Statistics: Modify the program so that it keeps a count of the total number of formulas that it has translated, and also a count of the total number of errors encountered. Before the program exits, it should then print these statistics.
Postfix: Give a grammar for postfix notation, which is like prefix notation except that the operators are written after the subformulas. Write a translation grammar from prefix to postfix. Modify the manual, and modify the program so that it translates into postfix.
No outermost parentheses: Modify the original prefix to infix translator so that it does not write the outermost parentheses if any. So "Kpq" should be translated as "p & q", "C N A a b c" as "-(a v b) > c". But you should also write an informal or formal grammar for this infix notation, and a translation grammar. This is probably harder than just fixing the program.
Further minimisation of parentheses: By giving the infix operators a precedence it is possible to further reduce the need for parentheses. One possibility is to let "&" take precedence over "v" which takes precedence over "_>" and "=" which have the same precedence. Thus "a & b v c & d" will be understood as "(a & b) v (c & d)". Rewrite the translator so that it uses precedences in the infix notation. Rewrite the manual, too.
Multi-line input: Modify the program (and the manual) so that input formulas written over several lines are treated better.
Elimination of recursion: When one has a recursive problem, in general the best way to solve it is to use a recursive solution. In our case we were dealing with formulas which were defined recursively, and the simplest way to parse and translate them was to use the recursion facility provided by PASCAL. Rewrite either the original program or one of the later versions without using any recursive procedures.

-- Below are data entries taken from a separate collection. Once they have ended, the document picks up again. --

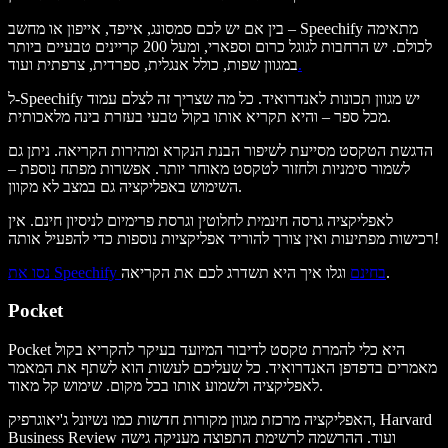
בין אם יש לכם סמסונג, אייפד, אייפון או מחשב – Speechify מתאימה
לכולם. יש הרחבות לגוגל כרום וספארי, ומעל 200 קריינים טבעיים ביותר
.
במגוון שפות, כולל אנגלית, ספרדית, צרפתית ועוד
ל-Speechify יש מגוון תכונות לאנדרואיד. כל מה שצריך זה לצלם עמוד
מכל ספר – והיא תקריא אותו בקול טבעי בעזרת בינה מלאכותית.
הדגשת הטקסט מסייעת לשיפור הבנת הנקרא ומהירות הקריאה. ניתן גם
לשמור סימניות ולחזור לטקסט מאוחר יותר. אפשרות מפתח נוספת –
השימוש באפליקציה גם במצב לא מקוון.
לאפליקציה גרסה חינמית לחלוטין וגרסת פרימיום לניסיון חינם. אין
רכישות מפתיעות ואין צורך להוריד אפליקציות נוספות כדי להפעיל אותה!
וגלו איך היא תשדרג לכם את הקריאה.
נסו את Speechify בחינם
Pocket
Pocket היא כלי להמרת טקסט לדיבור המיועד בעיקר להקריא בקול
מאמרים בדפדפן האנדרואיד. כל שעליכם לעשות הוא לשתף את המאמר
לאפליקציה ולשמוע אותו בכל מקום. שימוש קל מאוד.
האפליקציה מרכזת מגוון מקורות חדשות כמו נשיונל ג'יאוגרפיק, Harvard
Business Review ועוד. ההרשמה לרשימת התפוצה מעניקה גישה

Proof reading: Read the Manual with extreme care and determine whether it correctly describes a) the intention of the designer, and b) the actual translation program. Also, compare the informal style in which the translation was specified in the manual with the formal translation grammar given earlier. Assuming that users are already familiar with the two notations, which style of specifying the translation is better? Which style is more helpful for writing the program?
Cambridge notation: This is a prefix notation in which at least conjunction and disjunction (the associative operators) can have more than two operands. Parentheses are used before the operator and after the last operand. Implement a Cambridge to infix translator. To make the notation more like LISP, you could use AND and OR; for other operators use NOT, IMP and IFF. An input formula might then look like this:
(AND (OR a b c) (NOT (OR d e (NOT f))) (OR g h (AND i j k l)))
Does it make sense to allow conjunctions and disjunctions with only
one operand?
Does it make sense to allow implication and equivalence to take
more than two operands?
Does it make sense to allow negation to have more than one operand?
Can one make sense of operators with zero operands?
Discuss these questions, and then implement your views in
a Cambridge to infix translator.
More difficult translations: Why is there no exercise to translate from infix to prefix, or from postfix to infix, or from postfix to prefix? All of these translations involve shifting an operator from the middle or the right forward to the front or the middle. Describe some of the problems that you would expect to encounter with the programming skills that you have now.
Eliminate GOTO: It is at least cumbersome and probably quite difficult to rewrite the program without GOTO. Do try it, but ensure that your program behaves either like the original or as described in the manual (in case there is a difference!).
Reading: If you had problems with understanding the PASCAL program, then you should consult any one of the many and often very good introductory books on PASCAL. If you had problems getting your program into the computer, read the manual for your editor.